▸ **MATERIAL SUPPLIED**
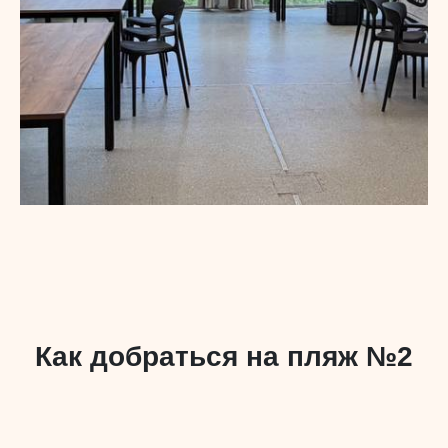
Как добраться на пляж №2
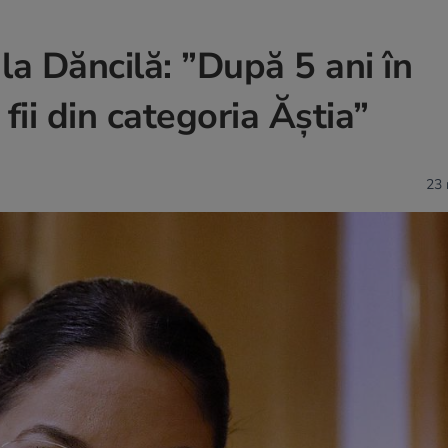
 la Dăncilă: ”După 5 ani în
fii din categoria Ăștia”
23 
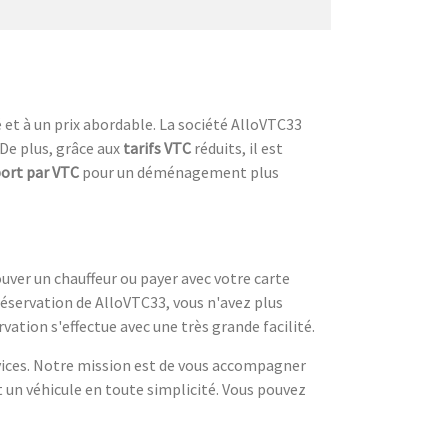
 et à un prix abordable. La société AlloVTC33
 De plus, grâce aux
tarifs VTC
réduits, il est
ort par VTC
pour un déménagement plus
ouver un chauffeur ou payer avec votre carte
réservation de AlloVTC33, vous n'avez plus
vation s'effectue avec une très grande facilité.
rvices. Notre mission est de vous accompagner
t un véhicule en toute simplicité. Vous pouvez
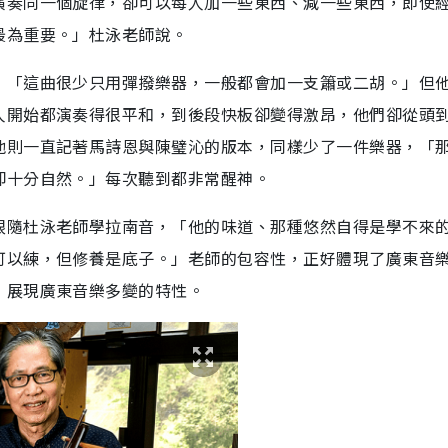
演奏同一個旋律，卻可以每人加一些東西、減一些東西，即使
最為重要。」杜泳老師說。
，「這曲很少只用彈撥樂器，一般都會加一支簫或二胡。」但
人開始都演奏得很平和，到後段快板卻變得激昂，他們卻從頭
他則一直記著馬詩恩與陳璧沁的版本，同樣少了一件樂器，「
卻十分自然。」每次聽到都非常醒神。
跟隨杜泳老師學拉南音，「他的味道、那種悠然自得是學不來
可以練，但修養是底子。」老師的包容性，正好體現了廣東音
，展現廣東音樂多變的特性。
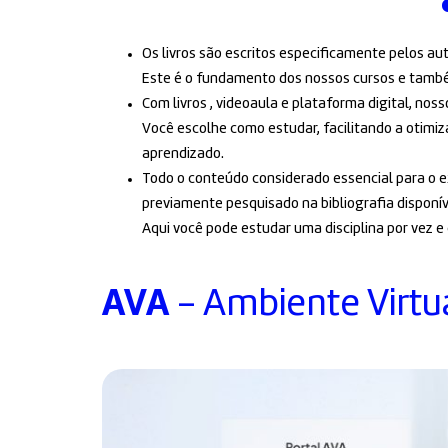
Os livros são escritos especificamente pelos au
Este é o fundamento dos nossos cursos e também
Com livros , videoaula e plataforma digital, no
Você escolhe como estudar, facilitando a otimi
aprendizado.
Todo o conteúdo considerado essencial para o e
previamente pesquisado na bibliografia disponív
Aqui você pode estudar uma disciplina por vez e
AVA
- Ambiente Virtu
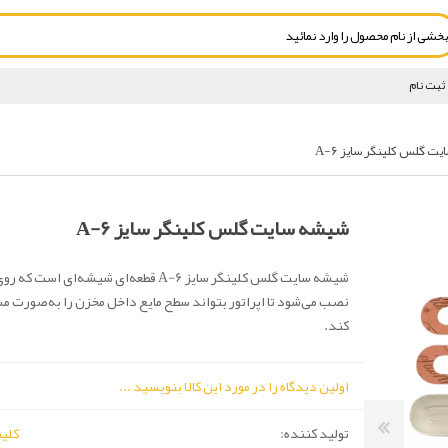
ثبت نام
 گلس کلینگر سایز A-6
شیشه سایت گلس کلینگر سایز A-6
شیشه سایت گلس کلینگر سایز A-6 قطعه‌ای شیشه‌ای ا
نصب می‌شود تا اپراتور بتواند سطح مایع داخل مخزن را به‌صورت 
کند.
اولین دیدگاه را در مورد این کالا بنویسید ...
تولید کننده:
کلینگر(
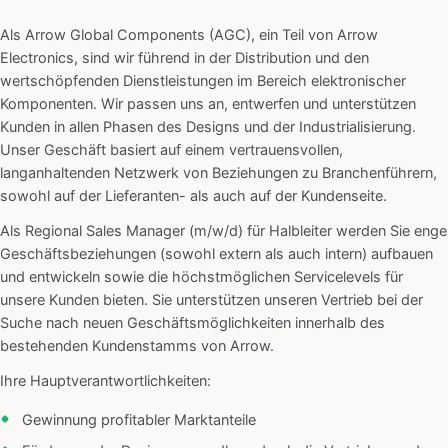
Als Arrow Global Components (AGC), ein Teil von Arrow
Electronics, sind wir führend in der Distribution und den
wertschöpfenden Dienstleistungen im Bereich elektronischer
Komponenten. Wir passen uns an, entwerfen und unterstützen
Kunden in allen Phasen des Designs und der Industrialisierung.
Unser Geschäft basiert auf einem vertrauensvollen,
langanhaltenden Netzwerk von Beziehungen zu Branchenführern,
sowohl auf der Lieferanten- als auch auf der Kundenseite.
Als Regional Sales Manager (m/w/d) für Halbleiter werden Sie enge
Geschäftsbeziehungen (sowohl extern als auch intern) aufbauen
und entwickeln sowie die höchstmöglichen Servicelevels für
unsere Kunden bieten. Sie unterstützen unseren Vertrieb bei der
Suche nach neuen Geschäftsmöglichkeiten innerhalb des
bestehenden Kundenstamms von Arrow.
Ihre Hauptverantwortlichkeiten:
Gewinnung profitabler Marktanteile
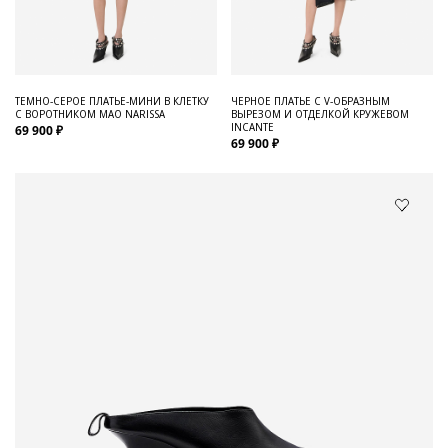
ТЕМНО-СЕРОЕ ПЛАТЬЕ-МИНИ В КЛЕТКУ
ЧЕРНОЕ ПЛАТЬЕ С V-ОБРАЗНЫМ
С ВОРОТНИКОМ МАО NARISSA
ВЫРЕЗОМ И ОТДЕЛКОЙ КРУЖЕВОМ
INCANTE
69 900 ₽
69 900 ₽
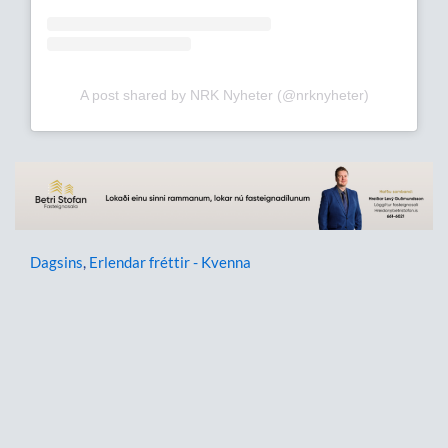
A post shared by NRK Nyheter (@nrknyheter)
Dagsins
,
Erlendar fréttir - Kvenna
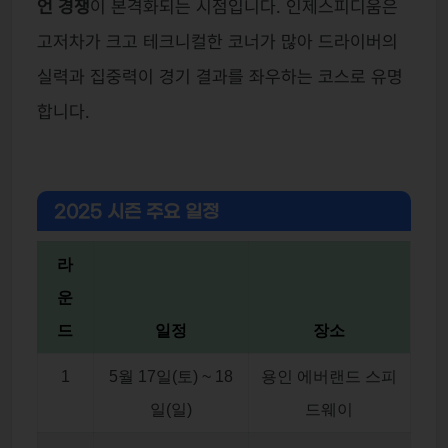
언 경쟁
이 본격화되는 시점입니다. 인제스피디움은
고저차가 크고 테크니컬한 코너가 많아 드라이버의
실력과 집중력이 경기 결과를 좌우하는 코스로 유명
합니다.
2025 시즌 주요 일정
라
운
드
일정
장소
1
5월 17일(토) ~ 18
용인 에버랜드 스피
일(일)
드웨이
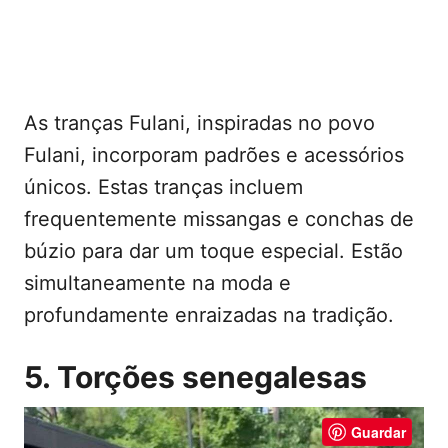
As tranças Fulani, inspiradas no povo
Fulani, incorporam padrões e acessórios
únicos. Estas tranças incluem
frequentemente missangas e conchas de
búzio para dar um toque especial. Estão
simultaneamente na moda e
profundamente enraizadas na tradição.
5. Torções senegalesas
Guardar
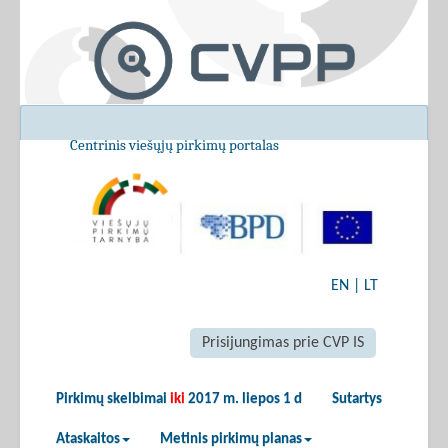
Centrinis viešųjų pirkimų portalas
EN
|
LT
Prisijungimas prie CVP IS
Pirkimų skelbimai
iki
2017 m. liepos 1 d
Sutartys
Ataskaitos
Metinis pirkimų planas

▸ **YOUR ASSIGNMENT**
Leave every picture out and output the records exactly.

▸ **TASK RESPONSE**
Как добраться на пляж №2
 la Dăncilă: ”După 5 ani în
fii din categoria Ăștia”
23 
 et à un prix abordable. La société AlloVTC33
 De plus, grâce aux
tarifs VTC
réduits, il est
ort par VTC
pour un déménagement plus
ouver un chauffeur ou payer avec votre carte
réservation de AlloVTC33, vous n'avez plus
vation s'effectue avec une très grande facilité.
rvices. Notre mission est de vous accompagner
t un véhicule en toute simplicité. Vous pouvez
演奏同一個旋律，卻可以每人加一些東西、減一些東西，即使
最為重要。」杜泳老師說。
，「這曲很少只用彈撥樂器，一般都會加一支簫或二胡。」但
人開始都演奏得很平和，到後段快板卻變得激昂，他們卻從頭
他則一直記著馬詩恩與陳璧沁的版本，同樣少了一件樂器，「
卻十分自然。」每次聽到都非常醒神。
跟隨杜泳老師學拉南音，「他的味道、那種悠然自得是學不來
可以練，但修養是底子。」老師的包容性，正好體現了廣東音
，展現廣東音樂多變的特性。
Os livros são escritos especificamente pelos au
Este é o fundamento dos nossos cursos e também
Com livros , videoaula e plataforma digital, no
Você escolhe como estudar, facilitando a otimi
aprendizado.
Todo o conteúdo considerado essencial para o e
previamente pesquisado na bibliografia disponív
Aqui você pode estudar uma disciplina por vez e
AVA
- Ambiente Virtu
ثبت نام
 گلس کلینگر سایز A-6
شیشه سایت گلس کلینگر سایز A-6
شیشه سایت گلس کلینگر سایز A-6 قطعه‌ای شیشه‌ای ا
نصب می‌شود تا اپراتور بتواند سطح مایع داخل مخزن را به‌صورت 
کند.
اولین دیدگاه را در مورد این کالا بنویسید ...
تولید کننده:
کلینگر(
Als Arrow Global Components (AGC), ein Teil von Arrow
Electronics, sind wir führend in der Distribution und den
wertschöpfenden Dienstleistungen im Bereich elektronischer
Komponenten. Wir passen uns an, entwerfen und unterstützen
Kunden in allen Phasen des Designs und der Industrialisierung.
Unser Geschäft basiert auf einem vertrauensvollen,
langanhaltenden Netzwerk von Beziehungen zu Branchenführern,
sowohl auf der Lieferanten- als auch auf der Kundenseite.
Als Regional Sales Manager (m/w/d) für Halbleiter werden Sie enge
Geschäftsbeziehungen (sowohl extern als auch intern) aufbauen
und entwickeln sowie die höchstmöglichen Servicelevels für
unsere Kunden bieten. Sie unterstützen unseren Vertrieb bei der
Suche nach neuen Geschäftsmöglichkeiten innerhalb des
bestehenden Kundenstamms von Arrow.
Ihre Hauptverantwortlichkeiten:
Gewinnung profitabler Marktanteile
ТЕМНО-СЕРОЕ ПЛАТЬЕ-МИНИ В КЛЕТКУ
ЧЕРНОЕ ПЛАТЬЕ С V-ОБРАЗНЫМ
С ВОРОТНИКОМ МАО NARISSA
ВЫРЕЗОМ И ОТДЕЛКОЙ КРУЖЕВОМ
INCANTE
69 900 ₽
69 900 ₽
A post shared by NRK Nyheter (@nrknyheter)
Dagsins
,
Erlendar fréttir - Kvenna
언 경쟁
이 본격화되는 시점입니다. 인제스피디움은
고저차가 크고 테크니컬한 코너가 많아 드라이버의
실력과 집중력이 경기 결과를 좌우하는 코스로 유명
합니다.
2025 시즌 주요 일정
라
운
드
일정
장소
1
5월 17일(토) ~ 18
용인 에버랜드 스피
일(일)
드웨이
As tranças Fulani, inspiradas no povo
Fulani, incorporam padrões e acessórios
únicos. Estas tranças incluem
frequentemente missangas e conchas de
búzio para dar um toque especial. Estão
simultaneamente na moda e
profundamente enraizadas na tradição.
5. Torções senegalesas
Guardar
Centrinis viešųjų pirkimų portalas
EN
|
LT
Prisijungimas prie CVP IS
Pirkimų skelbimai
iki
2017 m. liepos 1 d
Sutartys
Ataskaitos
Metinis pirkimų planas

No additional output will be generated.